Not only have meat alternatives gained popularity but dairy-less cheese, milk, yogurt, and ice cream have made their way into the market as well. These products are commonly made from soy, almonds, or coconuts.

Kite Hill focuses on sustainability and makes nut-based artisanal cheeses.

Northern-California-based Miyoko's Kitchen offers mail order for their artisanal nut-based cheeses.

Daiya makes a variety of plant-based cheeses, pizzas, cheesecakes, and other products and can be found in many mainstream grocery stores.


It’s possible to bake delicious desserts from purely plant-based ingredients using recipes you already have with just a few alterations. As with any new endeavor, your first few attempts at plant-based baking might involve some trial and error as you discover which alternatives work best for your specific dish.

Baking without Eggs

Products such as Bob’s Red Mill Vegetarian Egg Replacer provide alternatives to baking with eggs. You can also refer to online guides that explain how to make your own substitutes as well. Do research to find which type of replacer will best work for your baking project.

Baking without Dairy

In general, cow’s milk can be replaced by soy, almond, rice, coconut, or other non-dairy milks when baking. Plant-based substitutes like Earth Balance’s buttery baking sticks or coconut oil can be used as alternatives to butter, but surprising ingredients like applesauce can work in some recipes as well. Cream can be replaced with homemade cashew cream. To get heavy cream, refrigerate canned coconut milk overnight and once the layers have separated, use the top layer.

Veggies on the Rise

The amount of vegetarians in the United States has doubled since 2009, demonstrating a shift in consciousness about how our food choices affect the planet. As this trend continues, it is foreseeable that even more plant-based alternatives will line grocery store shelves.
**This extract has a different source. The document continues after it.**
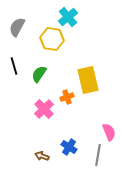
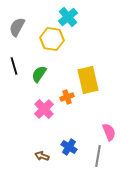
gray line: moved 1 px down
While the brands that have been listed in this post are found primarily in the U.S., the world is full of delicious meat and dairy alternatives. A quick search for products in your area might lead you to discover a new brand.

Note: While many people thrive on a plant-based diet, Pachamama Alliance does not take the place of a doctor’s recommendation. Be sure to consult with your doctor or nutritionist before undertaking any major dietary changes.